An uncontrolled application of these technologies could facilitate illegal push-backs in order to prevent people from exercising their right to seek asylum. But the implications could extend to very different contexts. “The borders are often a testing ground for technologies”, says Muehlberg. “Yesterday it was detention centres, in 2024 it’s going to be everyone at the Olympics in France, and with that we have a precedent for domestic use of AI-powered surveillance tech.”

The EMT is in the development phase, and it will still take time to fully operational: “It is not easy to find new sponsors who can help us to continue developing the tool,” says Blasi Casagran. “We don’t want money from Frontex; we don’t want money from governments. It is not easy to find new sponsors who share our intentions and will help us continue developing the tool”.

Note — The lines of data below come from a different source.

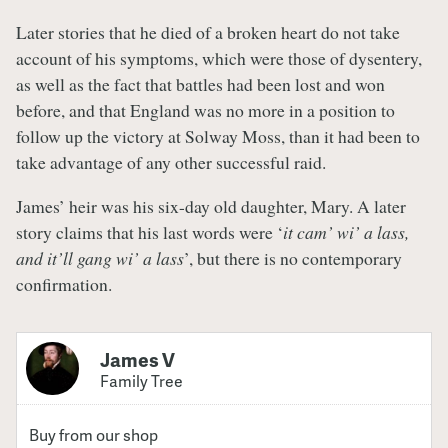
Later stories that he died of a broken heart do not take
account of his symptoms, which were those of dysentery,
as well as the fact that battles had been lost and won
before, and that England was no more in a position to
follow up the victory at Solway Moss, than it had been to
take advantage of any other successful raid.
James’ heir was his six-day old daughter, Mary. A later
story claims that his last words were ‘
it cam’ wi’ a lass,
and it’ll gang wi’ a lass
’, but there is no contemporary
confirmation.
James V
Family Tree
Buy from our shop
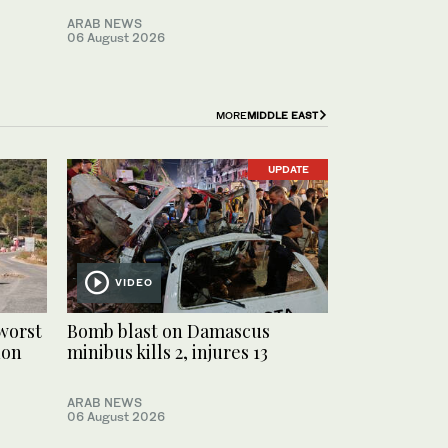
ARAB NEWS
06 August 2026
MORE
MIDDLE EAST
UPDATE
VIDEO
worst
Bomb blast on Damascus
non
minibus kills 2, injures 13
ARAB NEWS
06 August 2026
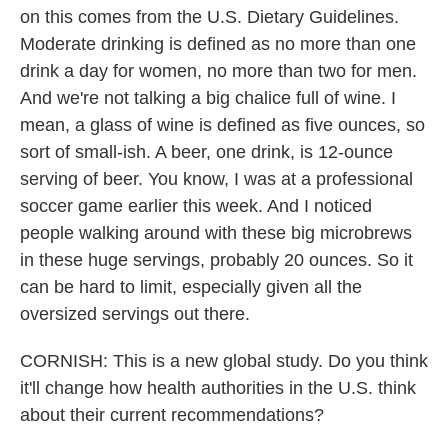
on this comes from the U.S. Dietary Guidelines.
Moderate drinking is defined as no more than one
drink a day for women, no more than two for men.
And we're not talking a big chalice full of wine. I
mean, a glass of wine is defined as five ounces, so
sort of small-ish. A beer, one drink, is 12-ounce
serving of beer. You know, I was at a professional
soccer game earlier this week. And I noticed
people walking around with these big microbrews
in these huge servings, probably 20 ounces. So it
can be hard to limit, especially given all the
oversized servings out there.
CORNISH: This is a new global study. Do you think
it'll change how health authorities in the U.S. think
about their current recommendations?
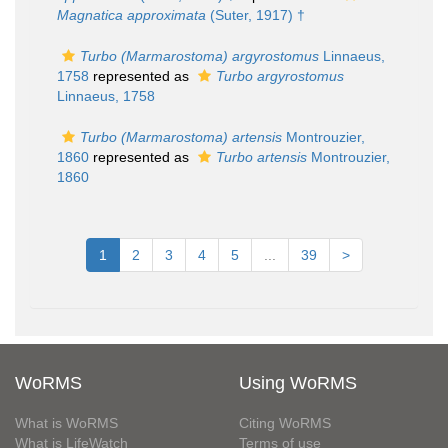
Magnatica approximata
(Suter, 1917) †
Turbo (Marmarostoma) argyrostomus
Linnaeus,
1758
represented as
Turbo argyrostomus
Linnaeus, 1758
Turbo (Marmarostoma) artensis
Montrouzier,
1860
represented as
Turbo artensis
Montrouzier,
1860
1
2
3
4
5
...
39
>
WoRMS
Using WoRMS
What is WoRMS
Citing WoRMS
What is LifeWatch
Terms of use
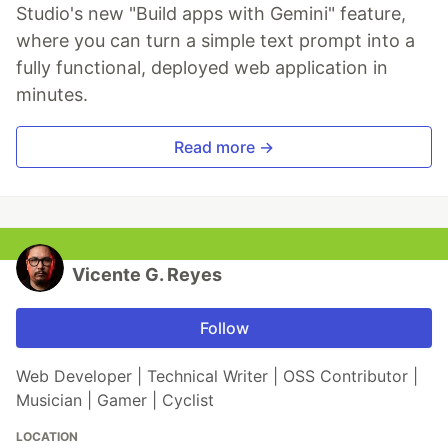
Studio's new "Build apps with Gemini" feature,
where you can turn a simple text prompt into a
fully functional, deployed web application in
minutes.
Read more →
Vicente G. Reyes
Follow
Web Developer | Technical Writer | OSS Contributor |
Musician | Gamer | Cyclist
LOCATION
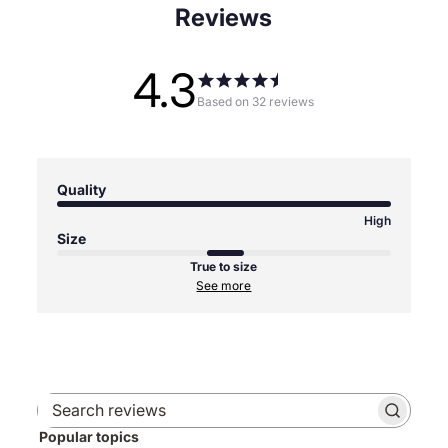
Reviews
4.3
Based on 32 reviews
Quality
High
Size
True to size
See more
Search
Popular topics
reviews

What is certain is that risk assessment and forecasting technologies will become increasingly widespread among European countries. If the need to alleviate and make sustainable the migratory flow within the EU is crucial; certainly the risk of dehumanisation and discrimination of people on the move is right around the corner.

“We are Black and border guards hate us. Their computers hate us too”, is the answer #Protect Not Surveil got from a migrant in Brussels in early 2020 at the onset of the pandemic. “It’s a good summary of the migration issue and how the EU deals with it,” states Muehlberg, “human dignity and human rights as key values of the EU don’t seem to apply to people on the move, certainly not if they aren’t white.”